Include a process or parent process count of <= 3, and a host count of <= 3 to eliminate common processes across different hosts.
Screenshot was taken from last 365 days of detonate data, only TP malware data is visible in the screenshot. Telemetry was analyzed as well, only 7 hits last 75 days; which are FPs that are easily tuned in customer environments, but should not be tuned for a general threat hunting query.

Ruben Groenewoud · Answer 3 · Mon Mar 18 2024 19:12:59 GMT+0800 (China Standard Time)

Hidden process execution

FROM logs-endpoint.events.process-*
| WHERE @timestamp > NOW() - 180 day
| WHERE host.os.type == "linux" and event.type == "start" and event.action == "exec" and (
  (process.executable rlike "/[^/]+/\\.[^/]+")
) 
| STATS process_count = COUNT(process.executable), parent_process_count = COUNT(process.parent.executable), host_count = COUNT(host.name) by process.executable, process.parent.executable, host.name, user.id
// Alter this threshold to make sense for your environment 
| WHERE (process_count <= 3 or parent_process_count <= 3) and host_count <= 3
| SORT process_count asc
| LIMIT 100

Included only hidden files, excluded hidden directories, as this is common in Unix
Include a process or parent process count of <= 3, and a host count of <= 3 to eliminate common processes across different hosts.
Only TPs in testing stack, 0 FPs in telemetry last 75 days and detonate last 365 days.

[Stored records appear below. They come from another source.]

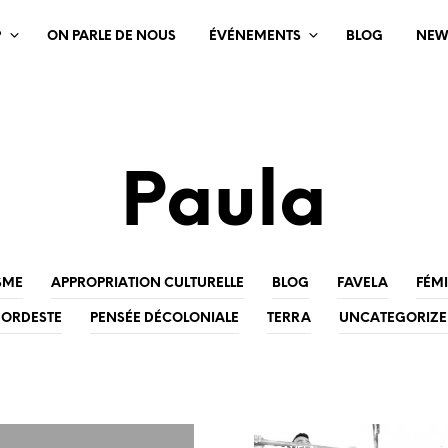
?
ON PARLE DE NOUS
ÉVÉNEMENTS
BLOG
NEW
Paula
SME
APPROPRIATION CULTURELLE
BLOG
FAVELA
FÉM
ORDESTE
PENSÉE DÉCOLONIALE
TERRA
UNCATEGORIZ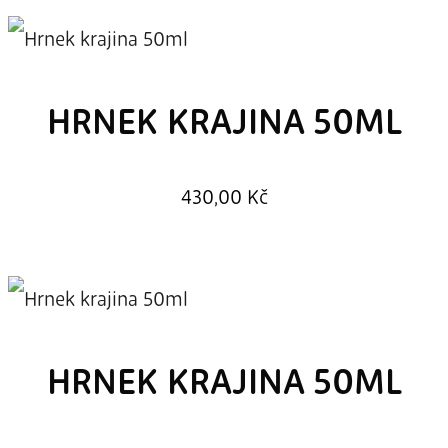
HRNEK KRAJINA 50ML
430,00
Kč
HRNEK KRAJINA 50ML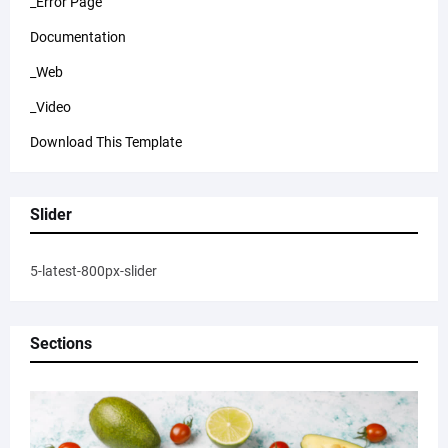
_Error Page
Documentation
_Web
_Video
Download This Template
Slider
5-latest-800px-slider
Sections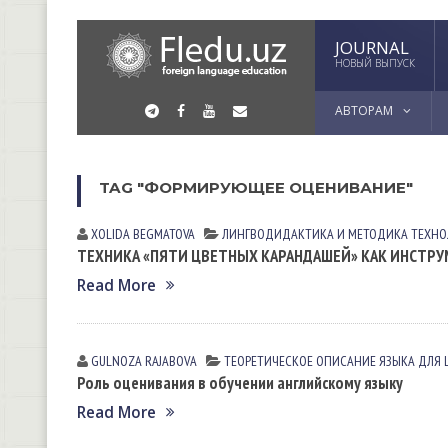
JOURNAL
НОВЫЙ ВЫПУСК
АВТОРАМ
TAG "ФОРМИРУЮЩЕЕ ОЦЕНИВАНИЕ"
XOLIDA BEGMATOVA
ЛИНГВОДИДАКТИКА И МЕТОДИКА
ТЕХНО
ТЕХНИКА «ПЯТИ ЦВЕТНЫХ КАРАНДАШЕЙ» КАК ИНСТР
Read More
GULNOZA RАJАBOVА
ТЕОРЕТИЧЕСКОЕ ОПИСАНИЕ ЯЗЫКА ДЛЯ 
Роль оценивания в обучении английскому языку
Read More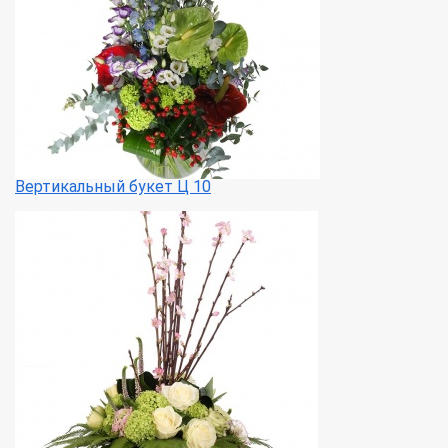
Вертикальный букет Ц 10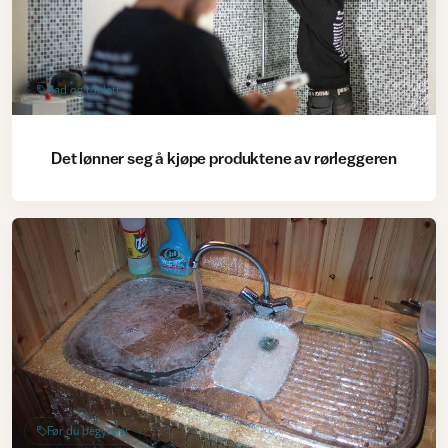
Bad og toalett
Det lønner seg å kjøpe produktene av rørleggeren
Før du begynner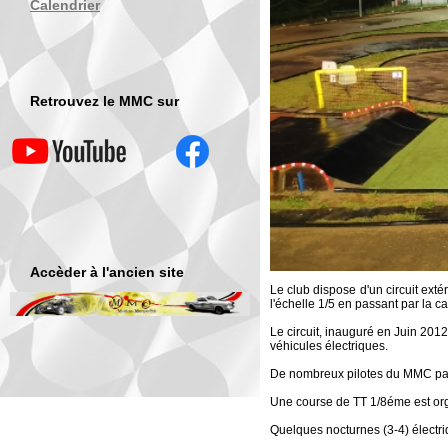
Calendrier
Retrouvez le MMC sur
Accèder à l'ancien site
Le club dispose d'un circuit exté
l'échelle 1/5 en passant par la ca
Le circuit, inauguré en Juin 201
véhicules électriques.
De nombreux pilotes du MMC part
Une course de TT 1/8éme est o
Quelques nocturnes (3-4) électr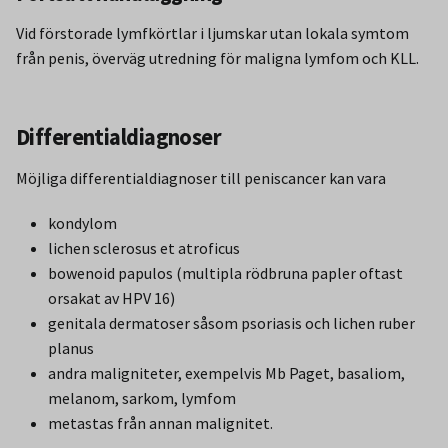
Vid förstorade lymfkörtlar i ljumskar utan lokala symtom
från penis, överväg utredning för maligna lymfom och KLL.
Differentialdiagnoser
Möjliga differentialdiagnoser till peniscancer kan vara
kondylom
lichen sclerosus et atroficus
bowenoid papulos (multipla rödbruna papler oftast
orsakat av HPV 16)
genitala dermatoser såsom psoriasis och lichen ruber
planus
andra maligniteter, exempelvis Mb Paget, basaliom,
melanom, sarkom, lymfom
metastas från annan malignitet.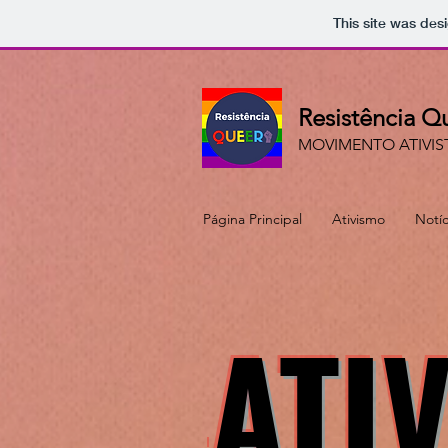
This site was des
Resistência Q
MOVIMENTO ATIVIS
Página Principal
Ativismo
Notíc
ATI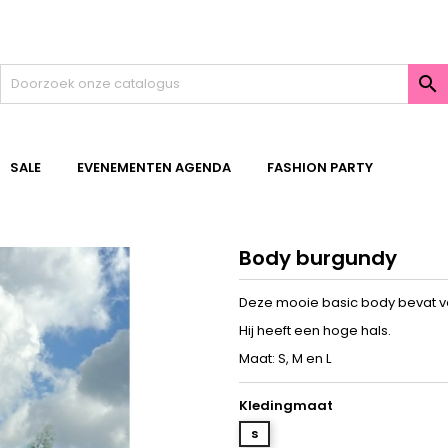

SALE
EVENEMENTEN AGENDA
FASHION PARTY
Body burgundy
Deze mooie basic body bevat ve
Hij heeft een hoge hals.
Maat: S, M en L
Kledingmaat
s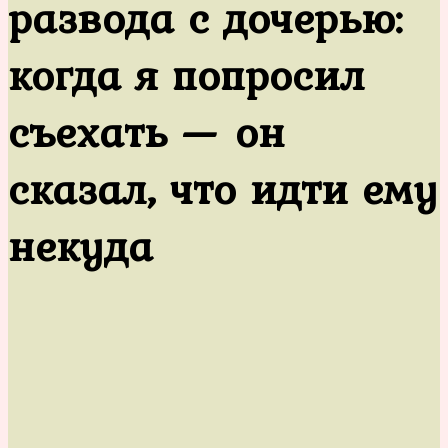
развода с дочерью:
когда я попросил
съехать — он
сказал, что идти ему
некуда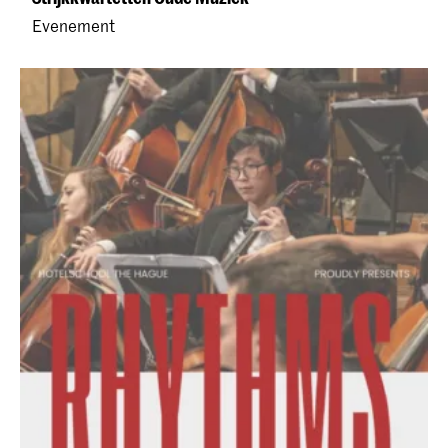
Evenement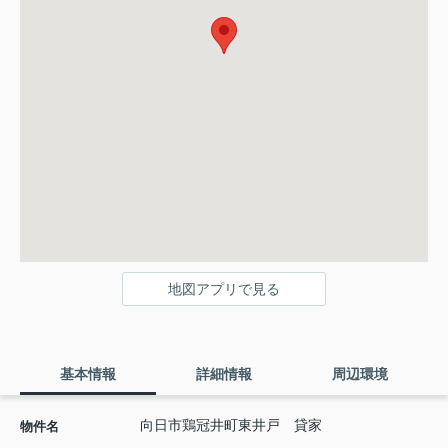
地図アプリで見る
基本情報
詳細情報
周辺環境
向日市鶏冠井町東井戸 貸家
物件名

Ruben Groenewoud · Answer 4 · Mon Mar 18 2024 19:14:23 GMT+0800 (China Standard Time)

Potential defense evasion via multi-dot process execution

FROM logs-endpoint.events.process-*
| WHERE @timestamp > NOW() - 7 day
| WHERE host.os.type == "linux" and event.type == "start" and event.action == "exec" and process.executable rlike """.*\.{3,}.*"""
| STATS process_count = COUNT(process.executable), host_count = COUNT(host.name) by process.executable
// Alter this threshold to make sense for your environment 
| WHERE process_count <= 10
| SORT process_count asc
| LIMIT 100

This one probably does not make sense for ES|QL hunt --> might be an interesting detection rule; probably not noisy and therefore doesn't specifically need a process_count to be valuable. Will leave it here for reference.

Ruben Groenewoud · Answer 5 · Mon Mar 18 2024 19:14:43 GMT+0800 (China Standard Time)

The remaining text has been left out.